Categorie archief: familie

Verborgen Verleden (2)

Om de makers van het programma ‘Verborgen Verleden’ die bezig zijn met een uitzending over mij – of die in de toekomst een uitzending zullen maken over het verborgen verleden van één van mijn nakomelingen –  een beetje te helpen, hierbij een trouwfoto van het huwelijk van mijn grootouders van mijn moeders zijde. De foto is genomen in 1915.

trouwfoto 1915

In het midden met het boeket zitten mijn grootouders: opa Jan Bremer, geboren in 1887 in Akkrum,  en oma Hendrika van Vugth, geboren in 1889 in Kruisweg. Akkrum ligt in Friesland. Mijn opa is dus van geboorte een Fries, maar in welke provincie mijn oma is geboren weet ik niet. Je hebt namelijk drie plaatsen in Nederland met de naam Kruisweg, een dorp in de gemeente De Marne (Groningen), een dorp in de gemeente Lansingerland (Zuid-Holland) en een buurtschap in de gemeente Hulst (Zeeland.)

Naast mijn opa en oma zitten hun ouders. De familie zit een beetje door elkaar. Rechts van mijn opa zitten namelijk de ouders van mijn oma (mijn overgrootvader en overgrootmoeder Van Vught), met daarnaast (helemaal rechts op de foto dus) oudoom Ot en zijn vrouw oudtante Mar. Links van mijn oma zitten de ouders van mijn opa, zijnde mijn overgrootvader en overgrootmoeder Bremer. De staande personen zullen vermoedelijk een zuster van de overgrootouders en neven en nichtjes zijn.

De jongen op de foto, tussen overgrootmoeder en overgrootvader Bremer in, is “ome” Hidde. Hij was het jongere broertje van mijn opa en woonde in Dordrecht. Het jongetje op de foto is hier nog onwetend dat hij later commies bij de belastingen zou worden.  Mijn grootvader was aanvankelijk wagenwielmaker, later is hij naar ik meen bij de Post gaan werken.
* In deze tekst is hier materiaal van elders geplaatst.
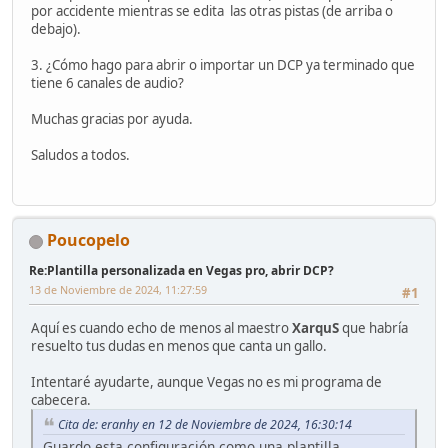
por accidente mientras se edita las otras pistas (de arriba o
debajo).
3. ¿Cómo hago para abrir o importar un DCP ya terminado que
tiene 6 canales de audio?
Muchas gracias por ayuda.
Saludos a todos.
Poucopelo
Re:Plantilla personalizada en Vegas pro, abrir DCP?
13 de Noviembre de 2024, 11:27:59
#1
Aquí es cuando echo de menos al maestro
XarquS
que habría
resuelto tus dudas en menos que canta un gallo.
Intentaré ayudarte, aunque Vegas no es mi programa de
cabecera.
Cita de: eranhy en 12 de Noviembre de 2024, 16:30:14
Guardo esta configuración como una plantilla.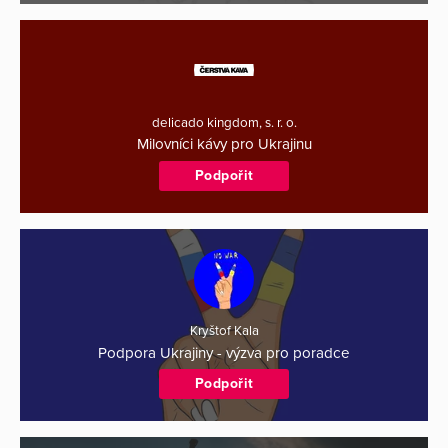
delicado kingdom, s. r. o.
Milovníci kávy pro Ukrajinu
Podpořit
Kryštof Kala
Podpora Ukrajiny - výzva pro poradce
Podpořit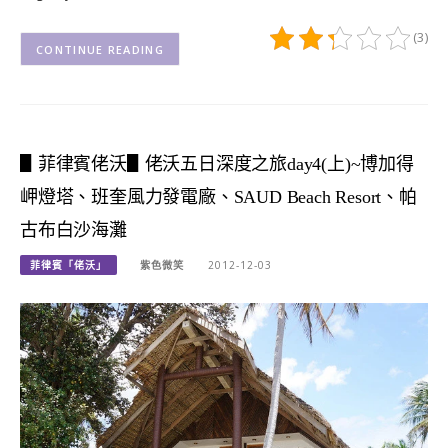
(3)
CONTINUE READING
▋菲律賓佬沃▋佬沃五日深度之旅day4(上)~博加得
岬燈塔、班奎風力發電廠、SAUD Beach Resort、帕
古布白沙海灘
菲律賓「佬沃」
紫色微笑
2012-12-03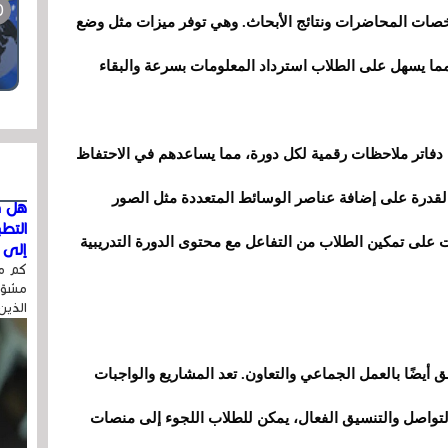
 وملخصات المحاضرات ونتائج الأبحاث. وهي توفر ميزات مثل وضع
مما يسهل على الطلاب استرداد المعلومات بسرعة والبقاء
 دفاتر ملاحظات رقمية لكل دورة، مما يساعدهم في الاحتفاظ
لقدرة على إضافة عناصر الوسائط المتعددة مثل الصور
هل ق
التط
ت على تمكين الطلاب من التفاعل مع محتوى الدورة التدريبية
إلى ا
كم مر
مشوّه
الذين
 أيضًا بالعمل الجماعي والتعاون. تعد المشاريع والواجبات
 التواصل والتنسيق الفعال، يمكن للطلاب اللجوء إلى منصات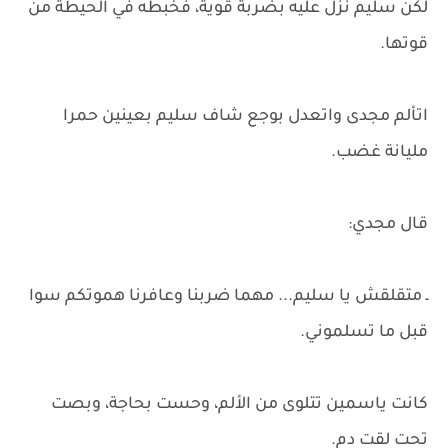
لكن سليم نزل عليه بضربة قوية، فخبطه في الحيطة من
قوتها.
اتألم مجدى واتعدل بوجع شاف سليم بعينين حمرا
مليانة غضب.
قال مجدي:
ـ متقلقش يا سليم... مهما ضربنا وعافرنا هموتكم سوا
قبل ما تسلموني.
كانت ياسمين تتلوى من الألم، وحست بحاجة، وبصت
تحت لقت دم.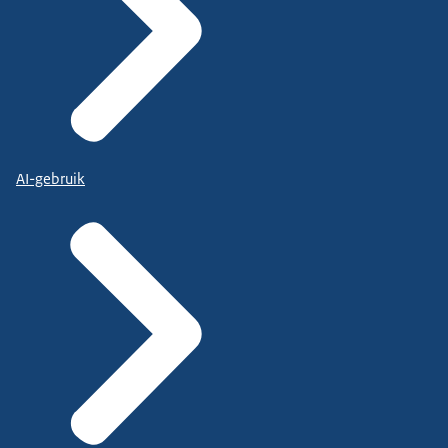
AI-gebruik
Zo’n twee jaar na deze foto (in 1917 dus) werd in Hoofddorp mijn moeder geboren. Later verhuisden mij opa en oma naar Haarlem.

Verborgen Verleden

Ik kijk af en toe naar het programma ‘Verborgen Verleden’ van de NTR. Hierin gaan BN’ers aan de hand van hun stamboom op zoek naar hun familiegeschiedenis.  Herman Finkers bijvoorbeeld heeft ook meegedaan. “Je wordt vijf dagen meegesleept. Je weet niet waar je ’s avonds overnacht. Dat kan zomaar Moskou of Rome zijn. In mijn geval werd dat Hardenberg. Ook mooi.”, aldus Herman Finkers bij de DWDD over zijn speurtocht.
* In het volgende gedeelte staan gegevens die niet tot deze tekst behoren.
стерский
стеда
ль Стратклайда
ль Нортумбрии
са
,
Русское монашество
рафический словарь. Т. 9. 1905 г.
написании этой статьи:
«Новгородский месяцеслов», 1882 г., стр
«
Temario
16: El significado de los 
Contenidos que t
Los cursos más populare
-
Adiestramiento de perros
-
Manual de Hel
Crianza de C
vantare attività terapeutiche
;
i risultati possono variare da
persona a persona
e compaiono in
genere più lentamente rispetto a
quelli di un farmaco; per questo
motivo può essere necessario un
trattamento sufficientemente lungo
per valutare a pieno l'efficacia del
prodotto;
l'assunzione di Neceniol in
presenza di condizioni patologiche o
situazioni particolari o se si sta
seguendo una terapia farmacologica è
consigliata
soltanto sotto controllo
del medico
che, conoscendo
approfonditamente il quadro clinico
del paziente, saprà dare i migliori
Gisteren stond er een opvallend bericht op NU.nl  De zwemmer Maaren van der Weijden deed mee aan het programma Verborgen verleden, maar de uitzending met hem ging niet door want zijn stamboom was ‘te gewoon’ voor het programma.

De geplande uitzending met hem ging daarom niet door. De programma-medewerkers konden te weinig interessante mensen in zijn stamboom vinden om er een leuke uitzending van te maken. “En dan hebben we hier je overgrootvader Jan, die net als zijn vader en diens vader zijn hele leven op het archief van de belastingdienst heeft gewerkt. In zijn vrije tijd speelde hij graag een partijtje dammen.”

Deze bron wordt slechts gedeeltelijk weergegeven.